I'm writing a python script for the data acquisition phase of my project and so far I've been storing data in .csv files. While I was reading data from a particular .csv file, I got the error:
syntaxError: EOL while scanning string literal
I took a look at the specific row in the file and and the data in the specific cell were truncated. I am using pandas to store dicts to csv and it never threw an error. I guess .csv will save itself no matter what, even if that means it will delete data without any warning.
I thought of changing to .xls. When the same row was being stored, an error came up saying (something along the lines of):
Max character length reached. Max character length per cell was ~32k.
Then I thought that it may just be an excel/libreoffice calc issue (I tried both) and they can't visualize the data in cell but they are actually there. So I tried printing the specific cell; data were indeed truncated. The specific cell contains a dict, whose values are float, int, boolean or string.
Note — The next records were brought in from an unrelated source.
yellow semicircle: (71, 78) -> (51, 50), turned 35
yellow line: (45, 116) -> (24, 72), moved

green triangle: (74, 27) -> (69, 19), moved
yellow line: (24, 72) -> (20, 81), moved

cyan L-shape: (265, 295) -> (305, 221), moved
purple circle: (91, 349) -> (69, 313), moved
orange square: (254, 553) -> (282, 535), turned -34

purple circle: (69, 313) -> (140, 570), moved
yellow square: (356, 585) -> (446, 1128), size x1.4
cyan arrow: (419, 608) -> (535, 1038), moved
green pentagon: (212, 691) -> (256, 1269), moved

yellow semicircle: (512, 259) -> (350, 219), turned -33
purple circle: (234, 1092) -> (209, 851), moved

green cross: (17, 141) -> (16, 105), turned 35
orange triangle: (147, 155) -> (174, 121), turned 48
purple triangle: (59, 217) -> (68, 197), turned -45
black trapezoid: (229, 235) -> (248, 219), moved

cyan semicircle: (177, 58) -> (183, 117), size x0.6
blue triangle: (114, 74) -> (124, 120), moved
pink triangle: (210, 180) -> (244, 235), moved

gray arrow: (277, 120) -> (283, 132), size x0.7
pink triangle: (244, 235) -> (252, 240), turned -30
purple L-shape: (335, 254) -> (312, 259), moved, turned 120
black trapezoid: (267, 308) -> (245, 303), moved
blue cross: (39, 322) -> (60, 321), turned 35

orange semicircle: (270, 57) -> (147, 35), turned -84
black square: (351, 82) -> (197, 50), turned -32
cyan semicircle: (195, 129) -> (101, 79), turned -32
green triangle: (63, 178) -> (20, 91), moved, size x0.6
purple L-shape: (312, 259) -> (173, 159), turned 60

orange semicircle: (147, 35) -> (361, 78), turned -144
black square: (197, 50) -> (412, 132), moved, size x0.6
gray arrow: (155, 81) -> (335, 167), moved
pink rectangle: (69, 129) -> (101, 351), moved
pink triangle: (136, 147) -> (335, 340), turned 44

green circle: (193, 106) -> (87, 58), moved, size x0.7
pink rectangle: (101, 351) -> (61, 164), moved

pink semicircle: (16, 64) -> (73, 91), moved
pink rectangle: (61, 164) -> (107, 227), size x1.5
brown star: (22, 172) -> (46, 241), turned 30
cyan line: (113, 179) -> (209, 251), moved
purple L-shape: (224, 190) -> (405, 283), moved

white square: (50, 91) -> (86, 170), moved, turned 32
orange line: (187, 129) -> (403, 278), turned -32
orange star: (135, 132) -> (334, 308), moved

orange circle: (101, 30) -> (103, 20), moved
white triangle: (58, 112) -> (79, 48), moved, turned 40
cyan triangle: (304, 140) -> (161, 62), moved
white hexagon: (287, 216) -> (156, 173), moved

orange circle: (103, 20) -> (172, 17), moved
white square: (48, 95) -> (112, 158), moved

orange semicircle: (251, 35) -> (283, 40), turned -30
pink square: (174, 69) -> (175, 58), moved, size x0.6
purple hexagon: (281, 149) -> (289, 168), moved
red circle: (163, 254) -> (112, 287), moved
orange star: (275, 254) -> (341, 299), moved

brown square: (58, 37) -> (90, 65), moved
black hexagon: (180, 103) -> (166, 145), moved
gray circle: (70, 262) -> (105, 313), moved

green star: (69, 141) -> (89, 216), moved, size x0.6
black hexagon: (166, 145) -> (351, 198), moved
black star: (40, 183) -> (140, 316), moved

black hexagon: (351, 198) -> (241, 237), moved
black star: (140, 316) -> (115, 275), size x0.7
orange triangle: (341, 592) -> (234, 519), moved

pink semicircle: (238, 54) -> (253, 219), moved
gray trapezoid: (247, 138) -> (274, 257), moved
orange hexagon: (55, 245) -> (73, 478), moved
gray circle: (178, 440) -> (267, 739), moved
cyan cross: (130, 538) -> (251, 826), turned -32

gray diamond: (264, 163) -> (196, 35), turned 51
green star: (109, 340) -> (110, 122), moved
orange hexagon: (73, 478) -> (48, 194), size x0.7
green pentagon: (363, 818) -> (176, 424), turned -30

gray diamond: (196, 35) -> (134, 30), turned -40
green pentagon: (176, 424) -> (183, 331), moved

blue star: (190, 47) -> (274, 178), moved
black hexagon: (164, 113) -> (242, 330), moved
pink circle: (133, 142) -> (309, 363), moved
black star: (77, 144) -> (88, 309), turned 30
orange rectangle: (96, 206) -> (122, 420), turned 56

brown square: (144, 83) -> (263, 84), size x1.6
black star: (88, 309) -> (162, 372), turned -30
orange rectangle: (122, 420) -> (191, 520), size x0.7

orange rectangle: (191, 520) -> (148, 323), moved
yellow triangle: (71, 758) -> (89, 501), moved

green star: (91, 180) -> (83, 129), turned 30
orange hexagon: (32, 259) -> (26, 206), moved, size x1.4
However, all of them have been converted to strings.
My question is, is there a way to fix it without changing the file format?
In the case that I have to change the file format, what would be an appropriate choice to store very large files? I am thinking about hdf5.
In case you need more info, do let me know. Thank you!
There is a limit to fields size:
csv.field_size_limit([new_limit]) Returns the current maximum field size allowed by the parser. If new_limit is given, this becomes the new limit.
On my system (Python 3.8.0), I get:
>>> import csv
>>> csv.field_size_limit()
131072
which is exactly 128 kB.
You could try to set the limit higher:
csv.field_size_limit(your_new_limit)
But maybe a different file format would be more adapted depending on what kind of data you store.